Unterwandert: Schlecht gesicherte
Computer als Angriffsfläche für Hacker

Nur dürftig gesicherte Heimcomputer werden von Hackern gerne für deren Operationen missbraucht - meist, ohne dass die Besitzer es überhaupt merken.

Aus dem Archiv eines deutschsprachigen PC-Sicherheitsforums: "Ich wurde heute gehackt", schreibt ein aufgeregter User. "Der Editor hat sich selbstständig geöffnet, und plötzlich sind Wörter erschienen wie am Anfang des Films, Matrix', Buchstabe für Buchstabe. Er hat gefragt, ob ich seinen richtigen Namen kenne." Der Hacker dürfte sich in diesem Fall nur einen Scherz mit einem Bekannten erlaubt haben - weiterer Schaden blieb aus. Dass der Computernutzer trotzdem Angst hat, dass seine Daten, auf die der Hacker uneingeschränkt Zugang hatte, unrechtmäßig verwendet werden, ist jedoch verständlich. Dass es überhaupt so weit kommen konnte, kann der User nicht begreifen, schließlich ist sein Computer mit einer Firewall und einer Antiviren-Software gesichert.

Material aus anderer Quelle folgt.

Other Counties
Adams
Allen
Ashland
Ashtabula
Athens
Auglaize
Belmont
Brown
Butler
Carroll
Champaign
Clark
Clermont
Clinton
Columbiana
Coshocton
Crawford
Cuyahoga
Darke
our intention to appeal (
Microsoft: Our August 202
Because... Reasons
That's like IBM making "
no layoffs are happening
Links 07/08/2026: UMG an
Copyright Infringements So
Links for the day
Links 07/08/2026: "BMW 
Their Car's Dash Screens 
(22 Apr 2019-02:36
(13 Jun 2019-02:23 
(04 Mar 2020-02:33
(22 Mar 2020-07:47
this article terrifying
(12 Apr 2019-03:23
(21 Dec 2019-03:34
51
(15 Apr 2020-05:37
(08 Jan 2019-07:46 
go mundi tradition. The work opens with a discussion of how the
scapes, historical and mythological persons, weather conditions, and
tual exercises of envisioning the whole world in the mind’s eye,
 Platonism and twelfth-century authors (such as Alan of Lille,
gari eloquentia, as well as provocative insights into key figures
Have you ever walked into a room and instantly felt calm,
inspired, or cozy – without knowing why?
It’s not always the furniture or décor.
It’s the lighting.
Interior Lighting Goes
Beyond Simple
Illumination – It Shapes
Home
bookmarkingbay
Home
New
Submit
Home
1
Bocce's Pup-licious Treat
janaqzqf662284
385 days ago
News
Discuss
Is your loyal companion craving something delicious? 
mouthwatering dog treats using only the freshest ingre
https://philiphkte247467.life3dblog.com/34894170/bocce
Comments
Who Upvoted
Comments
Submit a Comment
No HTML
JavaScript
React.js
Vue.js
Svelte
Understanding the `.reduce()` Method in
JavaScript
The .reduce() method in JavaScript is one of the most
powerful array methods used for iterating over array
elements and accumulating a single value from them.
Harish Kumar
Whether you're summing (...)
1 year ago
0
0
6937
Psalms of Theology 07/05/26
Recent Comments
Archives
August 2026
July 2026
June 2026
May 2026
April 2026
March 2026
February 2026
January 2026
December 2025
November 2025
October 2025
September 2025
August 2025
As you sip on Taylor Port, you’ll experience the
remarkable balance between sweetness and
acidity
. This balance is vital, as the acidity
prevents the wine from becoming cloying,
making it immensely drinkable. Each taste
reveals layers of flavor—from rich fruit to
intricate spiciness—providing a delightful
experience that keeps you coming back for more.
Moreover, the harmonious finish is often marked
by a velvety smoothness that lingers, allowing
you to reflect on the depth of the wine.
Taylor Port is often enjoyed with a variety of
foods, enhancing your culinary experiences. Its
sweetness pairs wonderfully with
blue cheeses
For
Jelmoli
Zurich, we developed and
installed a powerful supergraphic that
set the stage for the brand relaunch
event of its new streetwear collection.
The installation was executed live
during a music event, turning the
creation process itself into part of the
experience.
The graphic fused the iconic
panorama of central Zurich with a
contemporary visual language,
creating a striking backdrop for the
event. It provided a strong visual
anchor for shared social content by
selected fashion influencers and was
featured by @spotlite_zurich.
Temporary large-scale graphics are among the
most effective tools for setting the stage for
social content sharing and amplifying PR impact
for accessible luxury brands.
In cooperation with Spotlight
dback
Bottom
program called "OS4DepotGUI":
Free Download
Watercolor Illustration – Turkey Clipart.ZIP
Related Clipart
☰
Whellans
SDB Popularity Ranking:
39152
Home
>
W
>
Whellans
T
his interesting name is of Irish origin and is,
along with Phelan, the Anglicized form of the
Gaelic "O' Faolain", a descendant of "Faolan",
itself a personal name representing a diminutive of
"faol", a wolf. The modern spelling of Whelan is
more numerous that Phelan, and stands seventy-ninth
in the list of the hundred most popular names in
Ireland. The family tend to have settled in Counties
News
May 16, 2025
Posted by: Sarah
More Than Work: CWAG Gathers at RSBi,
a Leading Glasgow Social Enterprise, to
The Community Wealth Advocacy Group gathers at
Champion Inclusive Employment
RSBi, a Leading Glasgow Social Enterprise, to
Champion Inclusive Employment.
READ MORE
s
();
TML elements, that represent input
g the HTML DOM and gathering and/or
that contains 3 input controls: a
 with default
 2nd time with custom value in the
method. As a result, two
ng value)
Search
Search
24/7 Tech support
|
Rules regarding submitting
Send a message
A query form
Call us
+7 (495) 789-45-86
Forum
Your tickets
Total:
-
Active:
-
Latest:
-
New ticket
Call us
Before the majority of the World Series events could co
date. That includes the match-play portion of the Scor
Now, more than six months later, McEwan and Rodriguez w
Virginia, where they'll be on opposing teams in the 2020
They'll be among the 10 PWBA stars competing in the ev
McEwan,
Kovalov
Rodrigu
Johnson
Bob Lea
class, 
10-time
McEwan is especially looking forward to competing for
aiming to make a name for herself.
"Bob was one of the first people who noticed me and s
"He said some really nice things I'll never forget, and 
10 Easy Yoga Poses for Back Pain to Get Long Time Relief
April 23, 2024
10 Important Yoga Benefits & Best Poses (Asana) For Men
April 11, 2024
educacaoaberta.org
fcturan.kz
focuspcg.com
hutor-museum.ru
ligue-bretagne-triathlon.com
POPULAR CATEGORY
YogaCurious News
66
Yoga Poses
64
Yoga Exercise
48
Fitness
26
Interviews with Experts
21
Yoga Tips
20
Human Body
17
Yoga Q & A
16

"Viele private Benutzer, aber auch Klein- und Mittelbetriebe legen auf Sicherheit keinen besonderen Wert, da sie der Meinung sind, sie seien zu kleine Fische und für Hacker uninteressant," erklärt Manfred Kirisitz von der IT-Sicherheitsfirma CoreTec. Diese Einstellung kann sich als folgenschwerer Fehler erweisen. Gentleman-Hacker wie der beschriebene sind in der Regel nur für harmlose Vorkommnisse verantwortlich. "Es handelt sich meist um unterforderte Studenten, die sich und ihrer Umwelt beweisen wollen, dass sie fähig sind, ein Netzwerk zu hacken. Wir wissen, dass zum Beispiel in den Ferien die Fallzahl rasant ansteigt", sagt Kirisitz. So wurde ein Softwarekonzern in Österreich von einem Hacker heimgesucht, der sich einen Spaß daraus machte, dem Geschäftsführer über Wochen Teile seiner eigenen Buchhaltung per Mail zu senden.

Doch weniger der gezielte Anschlag sollte gefürchtet werden. Organisierte Hackernetzwerke durchforsten das Internet mit automatisierten Scannern, die jeden unzureichend gesicherten Computer aufspüren, egal, ob dieser in einem Wohnzimmer oder einem Büro steht. Der Rechner wird schnell vereinnahmt, und der Besitzer merkt zunächst meist nichts davon. Sobald die Hacker derart ein paar tausend Rechner infiltriert haben, ist ein gewaltiges Potenzial für kriminelle Machenschaften geschaffen.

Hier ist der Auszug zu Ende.